> [Task item]
Copy each line of the data that has "grze" in it.

> [Information]
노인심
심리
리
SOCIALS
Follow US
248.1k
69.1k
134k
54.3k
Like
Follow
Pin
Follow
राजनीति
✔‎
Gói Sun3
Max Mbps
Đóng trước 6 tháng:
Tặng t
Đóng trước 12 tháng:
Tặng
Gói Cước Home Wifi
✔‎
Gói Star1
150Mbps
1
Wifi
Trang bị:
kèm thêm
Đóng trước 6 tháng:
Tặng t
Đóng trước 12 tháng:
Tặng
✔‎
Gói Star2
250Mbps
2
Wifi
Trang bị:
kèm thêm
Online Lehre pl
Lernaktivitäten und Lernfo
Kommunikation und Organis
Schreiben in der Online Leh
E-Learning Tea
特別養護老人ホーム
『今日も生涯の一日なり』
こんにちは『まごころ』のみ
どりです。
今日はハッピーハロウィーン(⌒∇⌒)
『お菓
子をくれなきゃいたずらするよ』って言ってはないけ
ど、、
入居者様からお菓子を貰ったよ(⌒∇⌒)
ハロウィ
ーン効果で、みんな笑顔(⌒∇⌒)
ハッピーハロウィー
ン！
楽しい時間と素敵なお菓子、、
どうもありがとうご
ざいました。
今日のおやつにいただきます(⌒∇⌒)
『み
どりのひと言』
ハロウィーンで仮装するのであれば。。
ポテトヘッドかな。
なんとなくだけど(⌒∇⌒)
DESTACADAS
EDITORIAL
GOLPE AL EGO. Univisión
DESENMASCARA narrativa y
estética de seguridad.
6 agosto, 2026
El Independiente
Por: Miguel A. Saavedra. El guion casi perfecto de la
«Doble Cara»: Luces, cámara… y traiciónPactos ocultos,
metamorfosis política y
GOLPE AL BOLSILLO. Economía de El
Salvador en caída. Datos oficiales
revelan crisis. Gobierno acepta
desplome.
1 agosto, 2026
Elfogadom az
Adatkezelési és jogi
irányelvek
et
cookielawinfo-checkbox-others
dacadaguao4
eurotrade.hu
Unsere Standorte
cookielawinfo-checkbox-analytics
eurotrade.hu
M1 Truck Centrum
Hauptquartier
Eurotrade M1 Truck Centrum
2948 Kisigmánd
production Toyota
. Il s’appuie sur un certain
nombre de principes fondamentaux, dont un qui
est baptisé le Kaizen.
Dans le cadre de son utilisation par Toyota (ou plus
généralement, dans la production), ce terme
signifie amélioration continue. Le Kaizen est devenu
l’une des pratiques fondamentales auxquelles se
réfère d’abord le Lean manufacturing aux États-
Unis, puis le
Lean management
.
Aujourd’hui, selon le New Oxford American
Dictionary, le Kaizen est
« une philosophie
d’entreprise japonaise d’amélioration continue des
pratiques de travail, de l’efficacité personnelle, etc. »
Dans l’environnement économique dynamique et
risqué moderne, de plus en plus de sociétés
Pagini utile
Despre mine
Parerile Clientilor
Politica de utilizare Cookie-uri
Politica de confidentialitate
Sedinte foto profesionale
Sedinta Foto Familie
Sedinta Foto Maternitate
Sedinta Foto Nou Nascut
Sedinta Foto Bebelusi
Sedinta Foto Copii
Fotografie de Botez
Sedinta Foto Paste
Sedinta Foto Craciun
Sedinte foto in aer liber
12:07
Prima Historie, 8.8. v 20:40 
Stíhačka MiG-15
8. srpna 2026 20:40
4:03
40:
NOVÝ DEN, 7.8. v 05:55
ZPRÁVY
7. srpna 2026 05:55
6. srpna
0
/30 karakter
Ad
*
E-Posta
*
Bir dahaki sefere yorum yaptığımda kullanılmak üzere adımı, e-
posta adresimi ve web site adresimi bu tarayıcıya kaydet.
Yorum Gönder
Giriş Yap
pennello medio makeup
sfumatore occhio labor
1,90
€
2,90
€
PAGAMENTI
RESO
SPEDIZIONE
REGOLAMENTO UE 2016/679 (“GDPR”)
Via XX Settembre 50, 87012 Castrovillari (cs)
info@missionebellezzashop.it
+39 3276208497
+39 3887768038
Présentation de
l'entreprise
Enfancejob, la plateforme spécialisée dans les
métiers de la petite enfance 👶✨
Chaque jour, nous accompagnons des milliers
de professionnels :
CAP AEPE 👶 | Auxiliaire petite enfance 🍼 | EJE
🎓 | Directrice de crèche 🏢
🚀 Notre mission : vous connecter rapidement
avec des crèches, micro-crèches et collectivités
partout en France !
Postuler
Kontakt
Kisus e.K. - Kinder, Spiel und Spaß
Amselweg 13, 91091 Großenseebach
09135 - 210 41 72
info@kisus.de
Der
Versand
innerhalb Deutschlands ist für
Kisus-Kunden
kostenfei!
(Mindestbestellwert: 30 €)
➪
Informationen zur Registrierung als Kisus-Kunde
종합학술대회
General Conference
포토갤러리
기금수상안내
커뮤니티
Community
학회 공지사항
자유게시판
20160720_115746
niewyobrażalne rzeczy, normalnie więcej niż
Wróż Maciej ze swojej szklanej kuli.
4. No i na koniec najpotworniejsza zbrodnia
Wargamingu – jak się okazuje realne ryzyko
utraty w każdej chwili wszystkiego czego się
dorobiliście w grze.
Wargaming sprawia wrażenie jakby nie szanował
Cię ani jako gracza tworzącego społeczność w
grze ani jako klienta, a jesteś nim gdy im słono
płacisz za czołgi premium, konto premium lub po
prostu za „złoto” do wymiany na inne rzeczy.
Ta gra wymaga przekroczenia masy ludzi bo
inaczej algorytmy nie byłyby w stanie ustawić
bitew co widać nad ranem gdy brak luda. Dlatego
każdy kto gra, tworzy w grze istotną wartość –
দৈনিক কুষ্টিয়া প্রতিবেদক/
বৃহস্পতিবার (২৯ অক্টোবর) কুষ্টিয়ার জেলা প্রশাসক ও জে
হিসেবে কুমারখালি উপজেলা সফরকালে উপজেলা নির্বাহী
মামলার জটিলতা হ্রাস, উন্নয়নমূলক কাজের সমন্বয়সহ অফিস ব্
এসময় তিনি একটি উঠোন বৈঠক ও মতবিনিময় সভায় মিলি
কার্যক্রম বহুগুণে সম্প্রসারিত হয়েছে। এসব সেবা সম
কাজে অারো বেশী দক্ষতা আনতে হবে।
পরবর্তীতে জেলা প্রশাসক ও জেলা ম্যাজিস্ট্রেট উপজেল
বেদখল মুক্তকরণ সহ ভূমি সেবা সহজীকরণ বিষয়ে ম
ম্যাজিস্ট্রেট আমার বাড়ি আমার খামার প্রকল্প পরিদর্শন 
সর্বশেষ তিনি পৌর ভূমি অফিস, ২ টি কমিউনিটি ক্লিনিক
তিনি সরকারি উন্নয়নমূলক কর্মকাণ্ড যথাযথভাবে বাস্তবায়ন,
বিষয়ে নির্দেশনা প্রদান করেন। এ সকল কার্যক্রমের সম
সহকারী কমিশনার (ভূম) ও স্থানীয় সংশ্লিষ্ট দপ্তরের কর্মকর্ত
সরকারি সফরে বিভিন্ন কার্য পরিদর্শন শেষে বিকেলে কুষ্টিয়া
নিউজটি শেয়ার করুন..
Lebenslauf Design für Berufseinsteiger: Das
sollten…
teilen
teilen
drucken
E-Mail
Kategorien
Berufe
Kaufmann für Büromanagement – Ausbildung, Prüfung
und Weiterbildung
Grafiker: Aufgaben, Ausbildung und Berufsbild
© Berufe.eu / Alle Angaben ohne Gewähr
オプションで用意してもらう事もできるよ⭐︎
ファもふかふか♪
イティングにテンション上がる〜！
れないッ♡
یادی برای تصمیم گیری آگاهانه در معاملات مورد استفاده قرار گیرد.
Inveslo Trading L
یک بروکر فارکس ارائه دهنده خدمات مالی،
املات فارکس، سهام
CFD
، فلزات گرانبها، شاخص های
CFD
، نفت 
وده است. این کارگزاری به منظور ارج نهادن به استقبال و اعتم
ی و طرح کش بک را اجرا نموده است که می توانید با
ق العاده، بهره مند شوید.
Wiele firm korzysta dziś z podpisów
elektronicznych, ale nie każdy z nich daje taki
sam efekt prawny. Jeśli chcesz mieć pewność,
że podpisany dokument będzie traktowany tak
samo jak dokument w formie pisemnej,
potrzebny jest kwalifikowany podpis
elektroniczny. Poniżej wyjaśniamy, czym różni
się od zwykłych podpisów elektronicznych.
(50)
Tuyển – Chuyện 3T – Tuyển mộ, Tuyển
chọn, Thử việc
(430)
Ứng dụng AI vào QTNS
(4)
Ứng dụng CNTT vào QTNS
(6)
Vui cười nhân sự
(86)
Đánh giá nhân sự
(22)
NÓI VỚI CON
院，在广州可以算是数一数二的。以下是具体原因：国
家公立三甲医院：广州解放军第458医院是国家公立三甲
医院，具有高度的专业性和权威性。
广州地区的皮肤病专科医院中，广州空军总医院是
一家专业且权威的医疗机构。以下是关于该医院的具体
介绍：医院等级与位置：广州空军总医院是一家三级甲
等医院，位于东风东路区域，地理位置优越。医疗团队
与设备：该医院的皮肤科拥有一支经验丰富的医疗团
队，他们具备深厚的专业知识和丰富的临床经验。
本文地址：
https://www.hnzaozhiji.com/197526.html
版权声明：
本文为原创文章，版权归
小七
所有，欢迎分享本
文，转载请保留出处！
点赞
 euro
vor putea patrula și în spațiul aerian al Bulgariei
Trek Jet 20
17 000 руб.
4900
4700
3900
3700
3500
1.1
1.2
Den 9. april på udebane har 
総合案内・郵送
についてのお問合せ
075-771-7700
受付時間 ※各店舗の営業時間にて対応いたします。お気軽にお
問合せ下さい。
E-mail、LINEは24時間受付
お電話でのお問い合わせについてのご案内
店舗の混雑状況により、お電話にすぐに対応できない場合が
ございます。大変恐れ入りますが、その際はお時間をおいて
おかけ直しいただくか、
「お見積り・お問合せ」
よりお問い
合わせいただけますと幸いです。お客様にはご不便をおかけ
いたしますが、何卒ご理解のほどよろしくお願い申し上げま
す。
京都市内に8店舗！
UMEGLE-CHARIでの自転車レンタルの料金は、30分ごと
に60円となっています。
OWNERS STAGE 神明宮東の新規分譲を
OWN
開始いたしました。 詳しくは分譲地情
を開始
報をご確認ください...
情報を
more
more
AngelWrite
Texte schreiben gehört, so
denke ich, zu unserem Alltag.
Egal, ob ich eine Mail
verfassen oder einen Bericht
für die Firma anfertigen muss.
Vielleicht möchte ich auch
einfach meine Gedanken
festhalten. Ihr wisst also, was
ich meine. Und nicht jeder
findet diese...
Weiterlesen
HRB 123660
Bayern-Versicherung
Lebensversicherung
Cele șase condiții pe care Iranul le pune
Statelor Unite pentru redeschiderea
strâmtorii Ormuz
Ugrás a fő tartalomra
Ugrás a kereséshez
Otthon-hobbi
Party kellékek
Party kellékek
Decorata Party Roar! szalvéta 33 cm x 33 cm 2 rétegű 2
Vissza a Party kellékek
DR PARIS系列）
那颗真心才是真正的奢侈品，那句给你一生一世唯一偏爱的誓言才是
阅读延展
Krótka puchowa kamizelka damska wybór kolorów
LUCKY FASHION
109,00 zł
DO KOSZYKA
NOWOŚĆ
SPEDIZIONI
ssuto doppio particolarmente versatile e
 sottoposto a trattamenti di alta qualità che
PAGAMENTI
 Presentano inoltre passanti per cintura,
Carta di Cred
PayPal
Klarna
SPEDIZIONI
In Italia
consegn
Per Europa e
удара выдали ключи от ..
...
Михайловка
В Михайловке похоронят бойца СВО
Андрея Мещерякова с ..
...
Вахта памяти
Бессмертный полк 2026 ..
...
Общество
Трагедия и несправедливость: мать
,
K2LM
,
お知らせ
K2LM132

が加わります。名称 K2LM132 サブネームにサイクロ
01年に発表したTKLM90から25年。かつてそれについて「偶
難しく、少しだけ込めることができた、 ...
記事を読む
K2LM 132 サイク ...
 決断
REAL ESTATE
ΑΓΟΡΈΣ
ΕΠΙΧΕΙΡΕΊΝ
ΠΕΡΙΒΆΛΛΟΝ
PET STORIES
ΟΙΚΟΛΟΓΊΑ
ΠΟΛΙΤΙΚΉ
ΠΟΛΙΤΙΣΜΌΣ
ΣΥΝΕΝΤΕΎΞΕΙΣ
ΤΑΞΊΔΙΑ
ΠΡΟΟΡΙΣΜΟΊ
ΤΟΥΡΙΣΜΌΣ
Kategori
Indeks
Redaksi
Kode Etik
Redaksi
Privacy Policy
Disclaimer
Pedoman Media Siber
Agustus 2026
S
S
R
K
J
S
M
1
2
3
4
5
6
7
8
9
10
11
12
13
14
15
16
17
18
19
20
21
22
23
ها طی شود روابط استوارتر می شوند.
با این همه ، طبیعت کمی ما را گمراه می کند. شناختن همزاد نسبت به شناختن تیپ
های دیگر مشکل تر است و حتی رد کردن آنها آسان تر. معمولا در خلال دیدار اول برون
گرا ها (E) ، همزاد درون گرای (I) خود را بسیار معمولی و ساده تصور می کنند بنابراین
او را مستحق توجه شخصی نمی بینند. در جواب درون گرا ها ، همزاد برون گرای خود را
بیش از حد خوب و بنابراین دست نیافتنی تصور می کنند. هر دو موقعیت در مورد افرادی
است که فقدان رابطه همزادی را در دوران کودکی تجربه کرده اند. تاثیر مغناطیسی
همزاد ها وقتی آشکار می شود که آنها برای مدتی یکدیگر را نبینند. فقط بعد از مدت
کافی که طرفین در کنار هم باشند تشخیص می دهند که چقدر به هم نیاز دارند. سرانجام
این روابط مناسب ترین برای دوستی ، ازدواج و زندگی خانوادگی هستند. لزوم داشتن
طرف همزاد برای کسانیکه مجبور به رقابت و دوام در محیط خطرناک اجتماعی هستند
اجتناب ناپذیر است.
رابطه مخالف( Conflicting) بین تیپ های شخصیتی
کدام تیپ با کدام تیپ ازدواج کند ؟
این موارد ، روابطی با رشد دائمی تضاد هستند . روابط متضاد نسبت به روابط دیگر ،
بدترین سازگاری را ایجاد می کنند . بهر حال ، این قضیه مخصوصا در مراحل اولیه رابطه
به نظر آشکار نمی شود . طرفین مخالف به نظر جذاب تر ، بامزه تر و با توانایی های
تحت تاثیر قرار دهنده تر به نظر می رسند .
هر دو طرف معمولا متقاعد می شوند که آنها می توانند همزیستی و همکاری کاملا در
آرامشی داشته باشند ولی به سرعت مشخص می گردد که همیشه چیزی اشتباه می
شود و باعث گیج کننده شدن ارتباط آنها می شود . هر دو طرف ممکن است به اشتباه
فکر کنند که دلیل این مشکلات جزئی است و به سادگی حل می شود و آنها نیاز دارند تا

> [Solution for this task]
dorobiliście w grze.
grze ani jako klienta, a jesteś nim gdy im słono
każdy kto gra, tworzy w grze istotną wartość –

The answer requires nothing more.